Here we must notice that when a federation is called an association, this refers only to whole groups. It is unnecessary to say: “Two people can be federated,” however certain people can join together with certain others.

The difference between collectivism and anarchism is in their economic situations and in their management of the communes. Collectivism says that the fact that people do not all possess the same natural mental and physical abilities and therefore cannot deliver equal benefits to society, each person must therefore receive as payment from society according to how much he produces. Those who are not good workers and old people must be provided for by society.
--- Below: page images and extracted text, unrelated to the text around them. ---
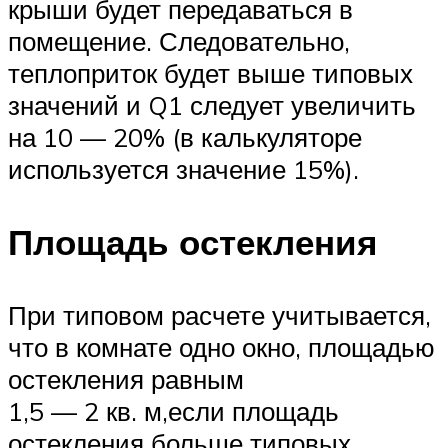
крыши будет передаваться в
помещение. Следовательно,
теплоприток будет выше типовых
значений и Q1 следует увеличить
на 10 — 20% (в калькуляторе
используется значение 15%).
Площадь остекления
При типовом расчете учитывается,
что в комнате одно окно, площадью
остекления равным
1,5 — 2 кв. м,если площадь
остекления больше типовых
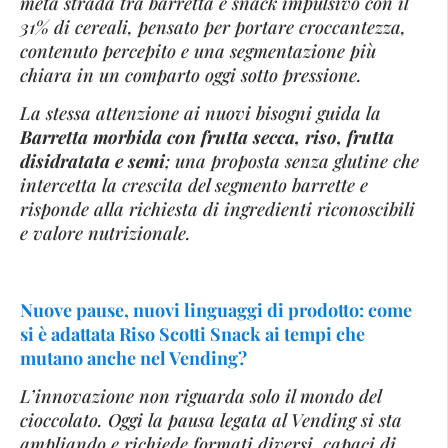
metà strada tra barretta e snack impulsivo con il
31% di cereali, pensato per portare croccantezza,
contenuto percepito e una segmentazione più
chiara in un comparto oggi sotto pressione.
La stessa attenzione ai nuovi bisogni guida la
Barretta morbida con frutta secca, riso, frutta
disidratata e semi
; una proposta senza glutine che
intercetta la crescita del segmento barrette e
risponde alla richiesta di ingredienti riconoscibili
e valore nutrizionale.
Nuove pause, nuovi linguaggi di prodotto: come
si è adattata Riso Scotti Snack ai tempi che
mutano anche nel Vending?
L’innovazione non riguarda solo il mondo del
cioccolato. Oggi la pausa legata al Vending si sta
ampliando e richiede formati diversi, capaci di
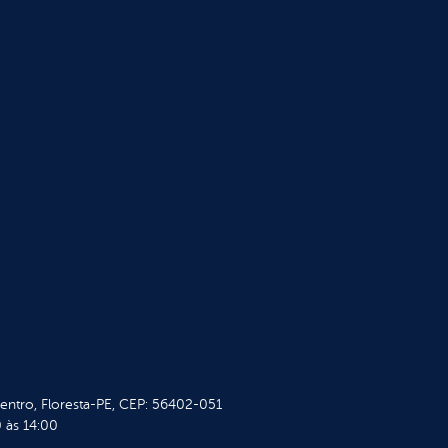
Centro, Floresta-PE, CEP: 56402-051
 às 14:00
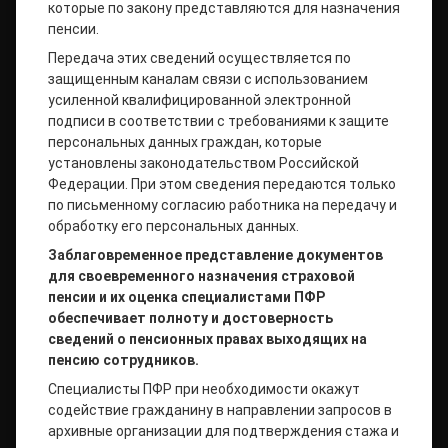
которые по закону представляются для назначения
пенсии.
Передача этих сведений осуществляется по
защищенным каналам связи с использованием
усиленной квалифицированной электронной
подписи в соответствии с требованиями к защите
персональных данных граждан, которые
установлены законодательством Российской
Федерации. При этом сведения передаются только
по письменному согласию работника на передачу и
обработку его персональных данных.
Заблаговременное представление документов
для своевременного назначения страховой
пенсии и их оценка специалистами ПФР
обеспечивает полноту и достоверность
сведений о пенсионных правах выходящих на
пенсию сотрудников.
Специалисты ПФР при необходимости окажут
содействие гражданину в направлении запросов в
архивные организации для подтверждения стажа и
However, in order to continue in this way, the work must have some value. One must be able to estimate the value of every product produced, and time is not a good indicator of work and especially [not] of value. For example, if a person works eight hours a day and finishes a certain amount of work, [but] someone else does less work in those eight hours, and a third person falls somewhere between those two, the average of all three is taken and each one is paid accordingly. For bespoke work the worker gets a certificate for which he receives goods. For an hour of work, for example, he receives a pound of meat: for half an hour’s work two pounds of bread and so on.

Whatever the work itself comes to is divided in two ways: professional and simple. The former is more valued than the latter.

For example, the work of a doctor is remunerated at three times that of a miner, and so on. The reason for this, for the doctor being paid more is that his education cost society more than that of the simple worker, and he himself put in more [physical] and mental effort until he mastered his profession.

[Column 2]

However, since the professional workers cost society much more than an ordinary worker, who has no right to demand a larger salary for himself, the scholars of collectivism, found that there should not be any difference between the remuneration of a professional and nonprofessional worker. All workers must be paid the same for their labor, but it should be according to the rate of bespoke work.

Now the question arises: how can one, in general, estimate or know how much one person can deliver as compared to someone else. As an example, let us take a coal mine. One worker stands aboveground and by means of a pulley draws up the crates of coal, one of which comes up full and the other goes down empty. This man must work a switch that someone else reacts to. The switch indicates how high the crate must go and not any higher or any lower. If he looks away for a minute, it flies down killing many people and causing great damage. If the worker of the switch looks away for one moment, the same danger applies as with the first one. The miner below is at constant risk of being crushed by a mass of coal. Or when the engineer determines that in this or that place there must be coal but his calculation is wrong, and the laborer, who has worked a long time before getting this job finds stones instead of coal.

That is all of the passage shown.